• _TASK STATEMENT_
A faithful copy of every record is needed here. Images must not appear in it.

-.-.-

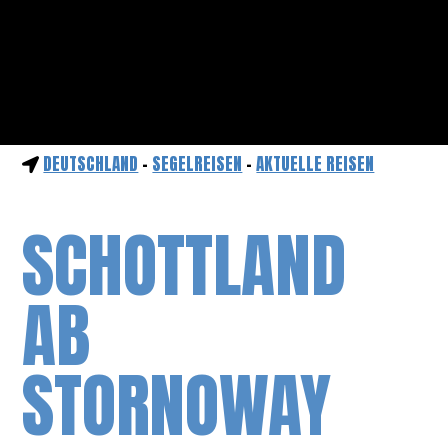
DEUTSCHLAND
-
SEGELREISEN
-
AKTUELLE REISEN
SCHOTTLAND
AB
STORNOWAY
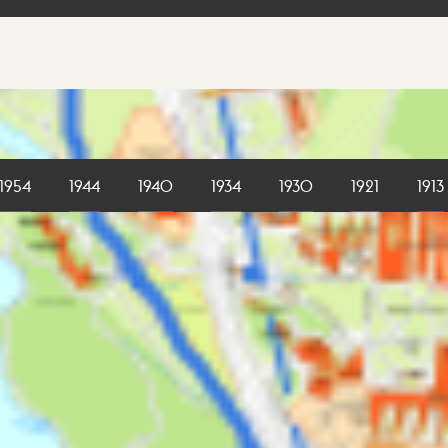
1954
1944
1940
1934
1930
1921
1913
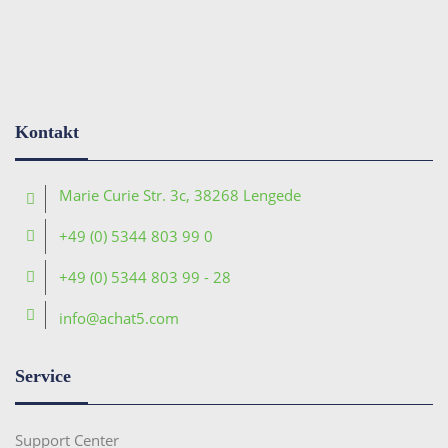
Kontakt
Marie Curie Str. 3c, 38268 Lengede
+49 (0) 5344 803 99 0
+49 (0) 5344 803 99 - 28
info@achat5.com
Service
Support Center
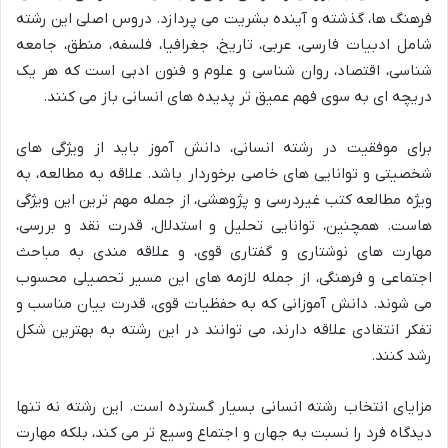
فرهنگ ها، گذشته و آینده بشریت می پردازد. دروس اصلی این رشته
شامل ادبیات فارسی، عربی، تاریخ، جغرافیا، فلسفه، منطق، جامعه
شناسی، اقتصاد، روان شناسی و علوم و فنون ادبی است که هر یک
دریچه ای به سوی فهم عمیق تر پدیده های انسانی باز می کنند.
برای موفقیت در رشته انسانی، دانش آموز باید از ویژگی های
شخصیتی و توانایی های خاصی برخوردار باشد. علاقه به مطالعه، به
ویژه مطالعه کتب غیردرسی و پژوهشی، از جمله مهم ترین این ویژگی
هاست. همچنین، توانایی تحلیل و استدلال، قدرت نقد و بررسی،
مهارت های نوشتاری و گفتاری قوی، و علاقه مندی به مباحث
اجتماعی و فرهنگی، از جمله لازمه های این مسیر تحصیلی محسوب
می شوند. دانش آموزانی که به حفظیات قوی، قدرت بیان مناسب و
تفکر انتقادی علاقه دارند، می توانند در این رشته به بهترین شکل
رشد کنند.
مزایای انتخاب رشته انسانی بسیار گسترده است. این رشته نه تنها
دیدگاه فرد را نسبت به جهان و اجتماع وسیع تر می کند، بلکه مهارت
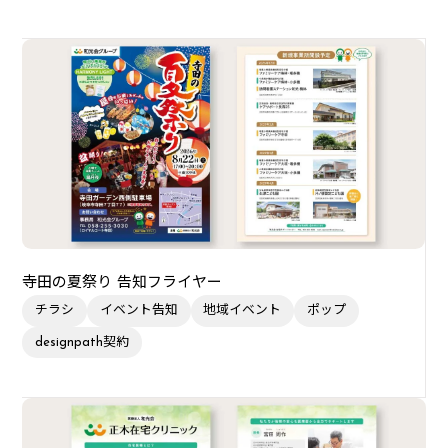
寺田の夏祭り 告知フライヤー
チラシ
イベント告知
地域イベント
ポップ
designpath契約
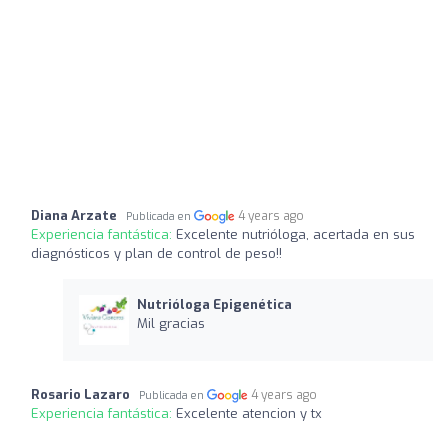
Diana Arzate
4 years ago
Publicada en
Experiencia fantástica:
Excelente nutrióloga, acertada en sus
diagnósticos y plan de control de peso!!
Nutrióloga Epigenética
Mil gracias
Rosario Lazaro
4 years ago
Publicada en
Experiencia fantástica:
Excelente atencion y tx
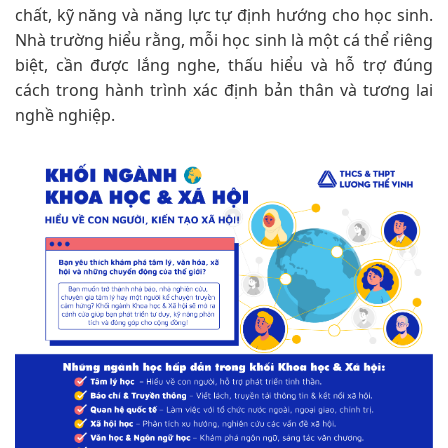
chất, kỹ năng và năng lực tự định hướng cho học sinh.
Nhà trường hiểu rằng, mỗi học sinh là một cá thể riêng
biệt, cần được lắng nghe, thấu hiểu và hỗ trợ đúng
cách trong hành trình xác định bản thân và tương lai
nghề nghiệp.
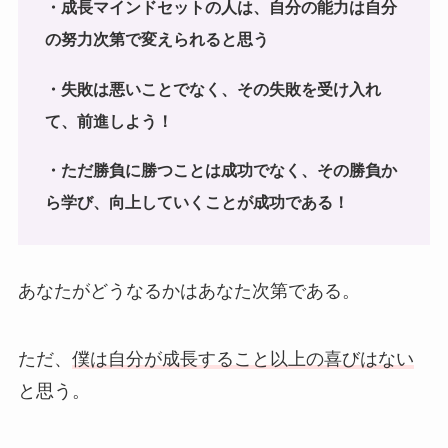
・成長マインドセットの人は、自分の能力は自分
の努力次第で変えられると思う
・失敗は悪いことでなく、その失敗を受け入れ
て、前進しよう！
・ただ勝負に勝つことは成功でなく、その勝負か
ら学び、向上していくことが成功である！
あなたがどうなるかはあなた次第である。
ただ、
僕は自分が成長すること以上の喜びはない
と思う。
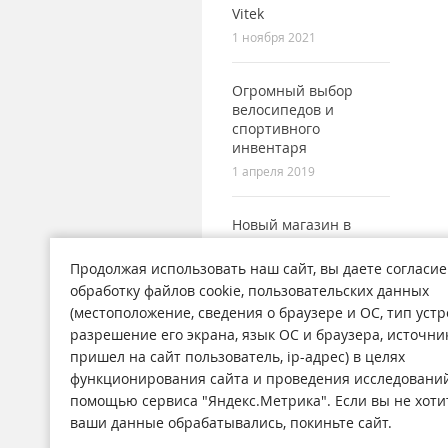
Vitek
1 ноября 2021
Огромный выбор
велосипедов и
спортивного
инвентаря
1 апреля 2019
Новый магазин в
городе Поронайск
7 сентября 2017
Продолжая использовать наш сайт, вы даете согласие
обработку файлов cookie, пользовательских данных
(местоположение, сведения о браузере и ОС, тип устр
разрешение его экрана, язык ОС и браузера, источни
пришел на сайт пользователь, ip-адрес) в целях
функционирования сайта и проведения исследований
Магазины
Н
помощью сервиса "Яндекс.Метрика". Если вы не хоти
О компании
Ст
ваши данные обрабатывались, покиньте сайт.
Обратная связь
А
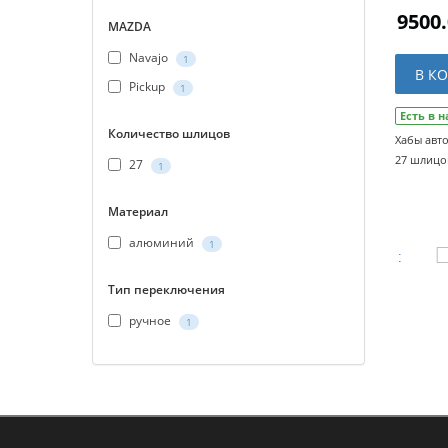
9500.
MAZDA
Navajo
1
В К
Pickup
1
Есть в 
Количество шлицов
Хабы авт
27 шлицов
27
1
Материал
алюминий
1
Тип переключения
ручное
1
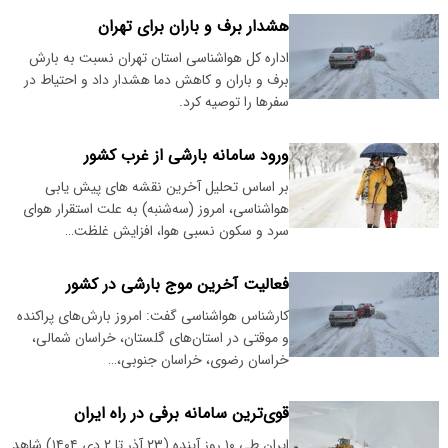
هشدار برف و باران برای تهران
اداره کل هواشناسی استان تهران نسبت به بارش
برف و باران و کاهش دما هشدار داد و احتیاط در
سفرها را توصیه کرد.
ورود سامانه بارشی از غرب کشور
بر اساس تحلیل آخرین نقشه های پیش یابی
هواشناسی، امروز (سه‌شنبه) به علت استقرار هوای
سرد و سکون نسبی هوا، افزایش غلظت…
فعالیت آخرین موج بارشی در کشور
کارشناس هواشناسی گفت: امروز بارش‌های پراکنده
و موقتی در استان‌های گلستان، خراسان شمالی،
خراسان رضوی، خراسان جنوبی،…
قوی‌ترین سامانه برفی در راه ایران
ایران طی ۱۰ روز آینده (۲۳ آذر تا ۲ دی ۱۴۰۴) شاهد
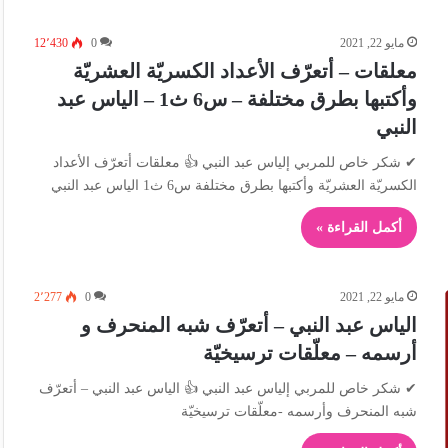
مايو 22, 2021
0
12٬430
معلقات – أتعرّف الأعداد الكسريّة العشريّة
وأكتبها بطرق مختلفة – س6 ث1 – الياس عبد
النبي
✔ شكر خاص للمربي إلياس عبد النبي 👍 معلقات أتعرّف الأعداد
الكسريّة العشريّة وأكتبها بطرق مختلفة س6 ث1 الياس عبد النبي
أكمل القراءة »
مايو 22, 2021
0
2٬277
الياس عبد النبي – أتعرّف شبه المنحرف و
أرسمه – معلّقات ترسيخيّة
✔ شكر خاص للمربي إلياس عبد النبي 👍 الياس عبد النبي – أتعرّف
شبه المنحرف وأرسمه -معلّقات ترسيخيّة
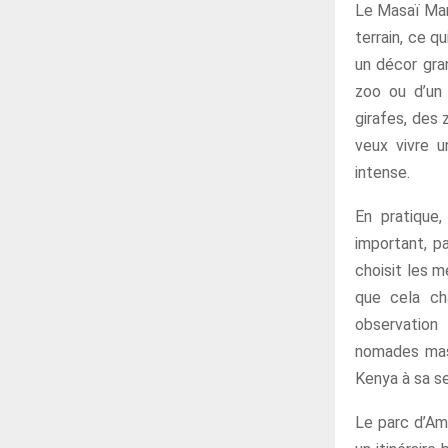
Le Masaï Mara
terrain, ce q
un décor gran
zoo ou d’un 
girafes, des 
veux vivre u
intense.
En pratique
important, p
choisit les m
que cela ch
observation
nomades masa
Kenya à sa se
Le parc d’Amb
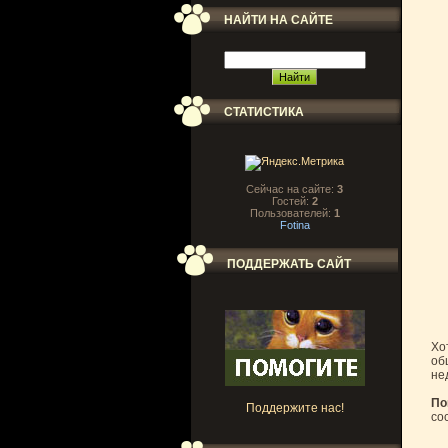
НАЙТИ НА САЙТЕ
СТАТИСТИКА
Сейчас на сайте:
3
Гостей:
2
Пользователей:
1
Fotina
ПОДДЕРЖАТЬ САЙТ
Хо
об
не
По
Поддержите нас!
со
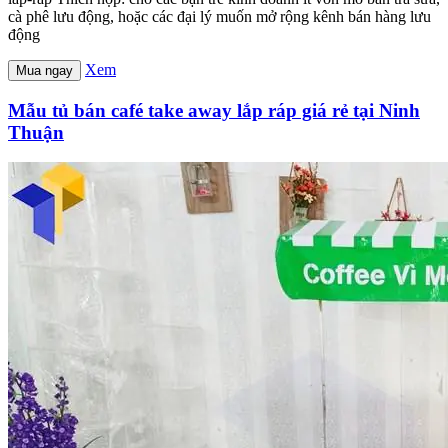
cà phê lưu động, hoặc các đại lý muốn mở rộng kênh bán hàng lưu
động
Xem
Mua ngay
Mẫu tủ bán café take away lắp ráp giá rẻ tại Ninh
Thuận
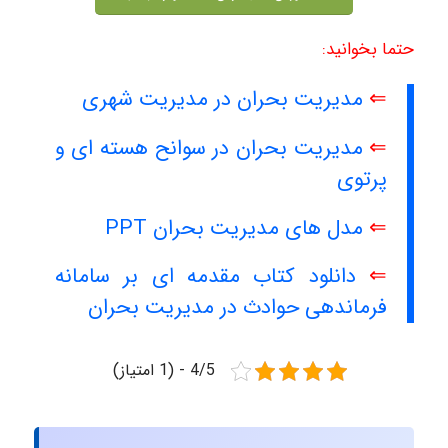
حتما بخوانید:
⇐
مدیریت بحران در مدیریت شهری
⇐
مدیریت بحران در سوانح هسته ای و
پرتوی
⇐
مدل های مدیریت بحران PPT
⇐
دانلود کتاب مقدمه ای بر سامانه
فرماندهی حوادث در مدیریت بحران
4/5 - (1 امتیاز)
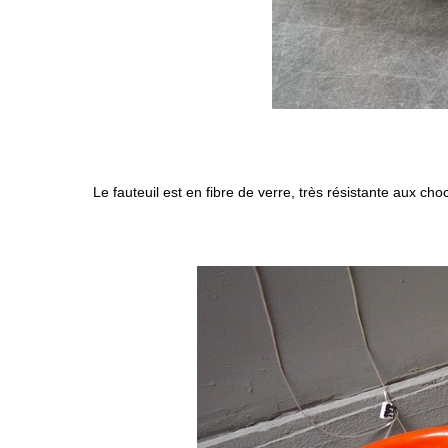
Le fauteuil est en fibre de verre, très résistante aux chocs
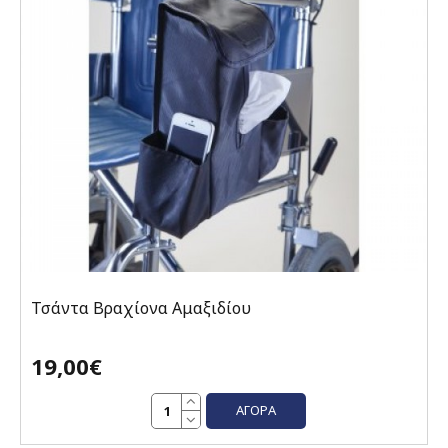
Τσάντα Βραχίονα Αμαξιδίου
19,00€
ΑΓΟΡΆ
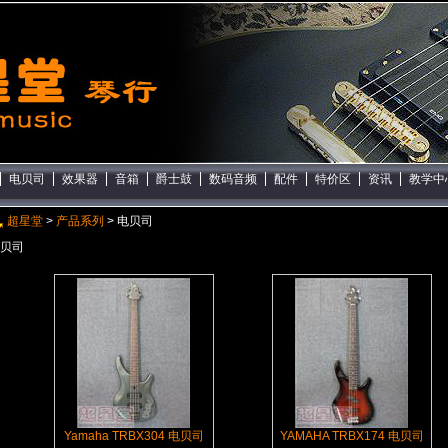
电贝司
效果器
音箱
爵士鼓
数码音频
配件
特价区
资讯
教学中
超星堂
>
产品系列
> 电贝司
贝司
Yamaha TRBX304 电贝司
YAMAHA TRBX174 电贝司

-.-.-

• _REPLY_
DEUTSCHLAND
-
SEGELREISEN
-
AKTUELLE REISEN
SCHOTTLAND
AB
STORNOWAY
1954
1944
1940
1934
1930
1921
1913
Kontakt
Marie Curie Str. 3c, 38268 Lengede
+49 (0) 5344 803 99 0
+49 (0) 5344 803 99 - 28
info@achat5.com
Service
Support Center
فرهنگ ها، گذشته و آینده بشریت می پردازد. دروس اصلی این رشته
شامل ادبیات فارسی، عربی، تاریخ، جغرافیا، فلسفه، منطق، جامعه
شناسی، اقتصاد، روان شناسی و علوم و فنون ادبی است که هر یک
دریچه ای به سوی فهم عمیق تر پدیده های انسانی باز می کنند.
برای موفقیت در رشته انسانی، دانش آموز باید از ویژگی های
شخصیتی و توانایی های خاصی برخوردار باشد. علاقه به مطالعه، به
ویژه مطالعه کتب غیردرسی و پژوهشی، از جمله مهم ترین این ویژگی
هاست. همچنین، توانایی تحلیل و استدلال، قدرت نقد و بررسی،
مهارت های نوشتاری و گفتاری قوی، و علاقه مندی به مباحث
اجتماعی و فرهنگی، از جمله لازمه های این مسیر تحصیلی محسوب
می شوند. دانش آموزانی که به حفظیات قوی، قدرت بیان مناسب و
تفکر انتقادی علاقه دارند، می توانند در این رشته به بهترین شکل
رشد کنند.
مزایای انتخاب رشته انسانی بسیار گسترده است. این رشته نه تنها
دیدگاه فرد را نسبت به جهان و اجتماع وسیع تر می کند، بلکه مهارت
寺田の夏祭り 告知フライヤー
チラシ
イベント告知
地域イベント
ポップ
designpath契約
Diana Arzate
4 years ago
Publicada en
Experiencia fantástica:
Excelente nutrióloga, acertada en sus
diagnósticos y plan de control de peso!!
Nutrióloga Epigenética
Mil gracias
Rosario Lazaro
4 years ago
Publicada en
Experiencia fantástica:
Excelente atencion y tx
chất, kỹ năng và năng lực tự định hướng cho học sinh.
Nhà trường hiểu rằng, mỗi học sinh là một cá thể riêng
biệt, cần được lắng nghe, thấu hiểu và hỗ trợ đúng
cách trong hành trình xác định bản thân và tương lai
nghề nghiệp.
・成長マインドセットの人は、自分の能力は自分
の努力次第で変えられると思う
・失敗は悪いことでなく、その失敗を受け入れ
て、前進しよう！
・ただ勝負に勝つことは成功でなく、その勝負か
ら学び、向上していくことが成功である！
あなたがどうなるかはあなた次第である。
ただ、
僕は自分が成長すること以上の喜びはない
と思う。
Vitek
1 ноября 2021
Огромный выбор
велосипедов и
спортивного
инвентаря
1 апреля 2019
Новый магазин в
городе Поронайск
7 сентября 2017
Продолжая использовать наш сайт, вы даете согласие
обработку файлов cookie, пользовательских данных
(местоположение, сведения о браузере и ОС, тип устр
разрешение его экрана, язык ОС и браузера, источни
пришел на сайт пользователь, ip-адрес) в целях
функционирования сайта и проведения исследований
Магазины
Н
помощью сервиса "Яндекс.Метрика". Если вы не хоти
О компании
Ст
ваши данные обрабатывались, покиньте сайт.
Обратная связь
А
9500.
MAZDA
Navajo
1
В К
Pickup
1
Есть в 
Количество шлицов
Хабы авт
27 шлицов
27
1
Материал
алюминий
1
Тип переключения
ручное
1
هشدار برف و باران برای تهران
اداره کل هواشناسی استان تهران نسبت به بارش
برف و باران و کاهش دما هشدار داد و احتیاط در
سفرها را توصیه کرد.
ورود سامانه بارشی از غرب کشور
بر اساس تحلیل آخرین نقشه های پیش یابی
هواشناسی، امروز (سه‌شنبه) به علت استقرار هوای
سرد و سکون نسبی هوا، افزایش غلظت…
فعالیت آخرین موج بارشی در کشور
کارشناس هواشناسی گفت: امروز بارش‌های پراکنده
و موقتی در استان‌های گلستان، خراسان شمالی،
خراسان رضوی، خراسان جنوبی،…
قوی‌ترین سامانه برفی در راه ایران
ایران طی ۱۰ روز آینده (۲۳ آذر تا ۲ دی ۱۴۰۴) شاهد
مايو 22, 2021
0
12٬430
معلقات – أتعرّف الأعداد الكسريّة العشريّة
وأكتبها بطرق مختلفة – س6 ث1 – الياس عبد
النبي
✔ شكر خاص للمربي إلياس عبد النبي 👍 معلقات أتعرّف الأعداد
الكسريّة العشريّة وأكتبها بطرق مختلفة س6 ث1 الياس عبد النبي
أكمل القراءة »
مايو 22, 2021
0
2٬277
الياس عبد النبي – أتعرّف شبه المنحرف و
أرسمه – معلّقات ترسيخيّة
✔ شكر خاص للمربي إلياس عبد النبي 👍 الياس عبد النبي – أتعرّف
شبه المنحرف وأرسمه -معلّقات ترسيخيّة
Le Masaï Mara
terrain, ce q
un décor gran
zoo ou d’un 
girafes, des 
veux vivre u
intense.
En pratique
important, p
choisit les m
que cela ch
observation
nomades masa
Kenya à sa se
Le parc d’Amb
НАЙТИ НА САЙТЕ
СТАТИСТИКА
Сейчас на сайте:
3
Гостей:
2
Пользователей:
1
Fotina
ПОДДЕРЖАТЬ САЙТ
Хо
об
не
По
Поддержите нас!
со
cà phê lưu động, hoặc các đại lý muốn mở rộng kênh bán hàng lưu
động
Xem
Mua ngay
Mẫu tủ bán café take away lắp ráp giá rẻ tại Ninh
Thuận
حتما بخوانید:
⇐
مدیریت بحران در مدیریت شهری
⇐
مدیریت بحران در سوانح هسته ای و
پرتوی
⇐
مدل های مدیریت بحران PPT
⇐
دانلود کتاب مقدمه ای بر سامانه
فرماندهی حوادث در مدیریت بحران
4/5 - (1 امتیاز)
Le fauteuil est en fibre de verre, très résistante aux chocs
Τσάντα Βραχίονα Αμαξιδίου
19,00€
ΑΓΟΡΆ
电贝司
效果器
音箱
爵士鼓
数码音频
配件
特价区
资讯
教学中
超星堂
>
产品系列
> 电贝司
贝司
Yamaha TRBX304 电贝司
YAMAHA TRBX174 电贝司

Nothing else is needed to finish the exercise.